Later, the trust may weigh storage options relevant to semantically oriented consumers who want to discover meaning in their data, especially for instructional purposes. The collection must be digitized in its entirety. This entails converting audio files to a variety of digital formats. If the goal is to save disk space, MP3 format will come in handy. It’s also playable on most media players.
Because text-based media will be used, discretion will be needed. Some of them will need to be preserved digitally in order for formatting to take place. This would apply to essays and poems. Other materials, such as newspaper excerpts and poems, may not require any scanning at all if done without the aid of text recognition software.
Digital photographs of physical objects such as sculptures may aid in the creation of animated collections. This is much easier than multimedia items. The collection’s multimedia components will require a variety of file types for retrieval. Consideration must be given to creating a unique media player for the trust as an option. In the meantime, because it will utilize a single format and potentially cut administrative costs, this solution will address compatibility issues.
Information retrieval systems may be found in Web search engines, library catalogs, store catalogues, cookbook indexes, and other places. Information retrieval (IR), also known as information storage and retrieval (ISR or ISAR) or information organization and retrieval, is the practice of extracting a subset of items from a collection to meet the user’s requirement.
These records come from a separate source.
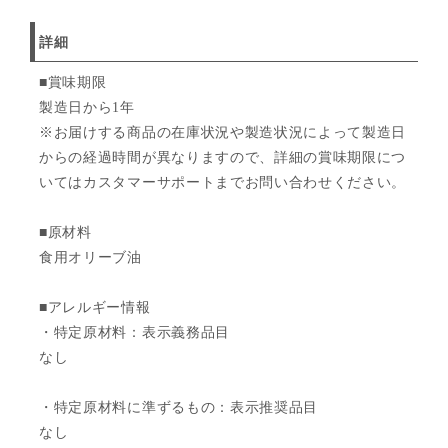
詳細
■賞味期限
製造日から1年
※お届けする商品の在庫状況や製造状況によって製造日
からの経過時間が異なりますので、詳細の賞味期限につ
いてはカスタマーサポートまでお問い合わせください。
■原材料
食用オリーブ油
■アレルギー情報
・特定原材料：表示義務品目
なし
・特定原材料に準ずるもの：表示推奨品目
なし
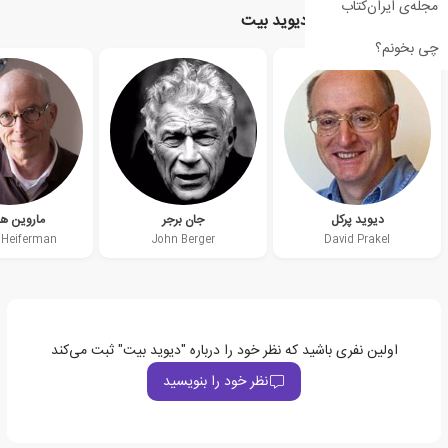
مجله‌ی ایران‌کتاب
نویسندگان مرتبط با دیوید بیت
چی بخونم؟
دیوید پرکل
جان برجر
ماروین ه
 Heiferman
John Berger
David Prakel
اولین نفری باشید که نظر خود را درباره "دیوید بیت" ثبت می‌کند
نظر خود را بنویسید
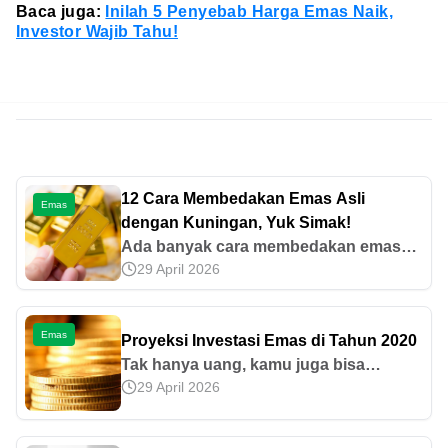
Baca juga:
Inilah 5 Penyebab Harga Emas Naik,
Investor Wajib Tahu!
12 Cara Membedakan Emas Asli
Emas
dengan Kuningan, Yuk Simak!
Ada banyak cara membedakan emas
29 April 2026
asli dengan kuningan, seperti
memperhatikan kilauan hingga
konduktivitas listrik. Simak
Emas
Proyeksi Investasi Emas di Tahun 2020
selengkapnya di sini!
Tak hanya uang, kamu juga bisa
29 April 2026
menabung emas di Pegadaian.
Sebenarnya, apa saja keuntungan
menabung emas? Simak ulasannya di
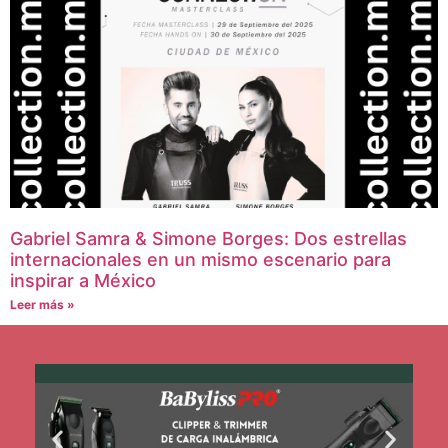
Gabriel Samra & Simone Borges: Dos estrellas
internacionales en un mismo escenario para
inspirar a México
Leer más »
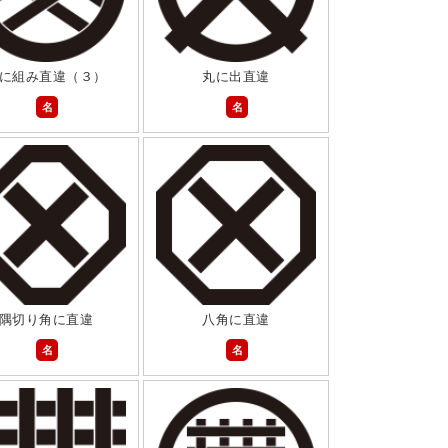
に組み直違（３）
丸に出直違
名
名
隅切り角に直違
八角に直違
名
名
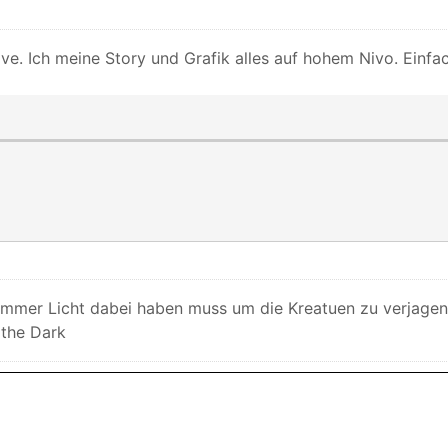
ve. Ich meine Story und Grafik alles auf hohem Nivo. Einfa
mmer Licht dabei haben muss um die Kreatuen zu verjagen..
 the Dark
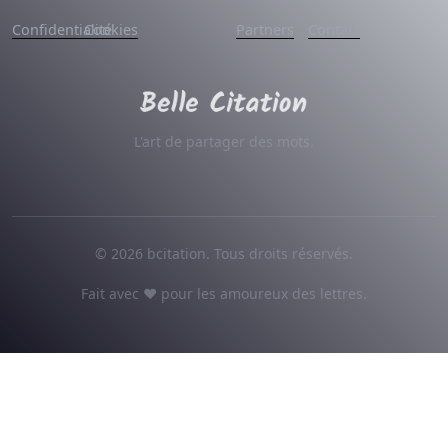
Confidentialité
Cookies
Partners
Contact
L'art de partager des mots.
© 2026 bcitation. Tous droits réservés.
Fait avec ♥ pour les amoureux des lettres.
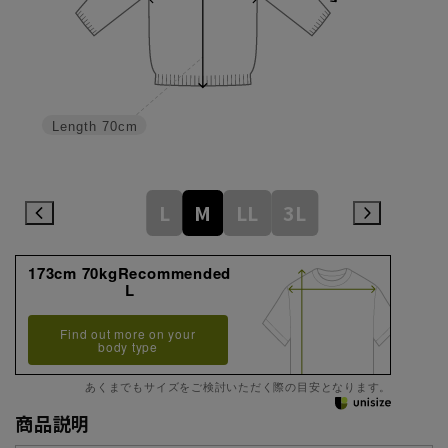
Length
70cm
L
M
LL
3L
173cm 70kgRecommended
L
Find out more on your
body type
あくまでもサイズをご検討いただく際の目安となります。
商品説明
The fourth stage is the information retrieval system, which comprises an information retrieval language (also known as IRL), rules for converting natural language to the information retrieval language and vice versa, and match criteria designed to carry out information retrieval. It’s critical to distinguish information retrieval systems from information retrieval devices, which are specialized equipment or methods for combining technological tools in order to perform practical data retrievals.
It’s a level 5 hoarding house, with an enormous chaotic collection of various objects that are useless until identified and stored in an organized manner. The items can then be searched through and classified (to some extent) for obtaining insights after this organization process has been completed (through the use of specialized software).
You may have a solid reason to harvest and categorize data from this source, even if data mining tools can’t process information in email messages (however structured it might be). This demonstrates the significance and potential breadth of unstructured data. Bitmap pictures/objects, text, and other data types that aren’t part of a database are examples of unstructured data. Most company data today is relatively unstructured. An email message is considered to be an example of unsructified data.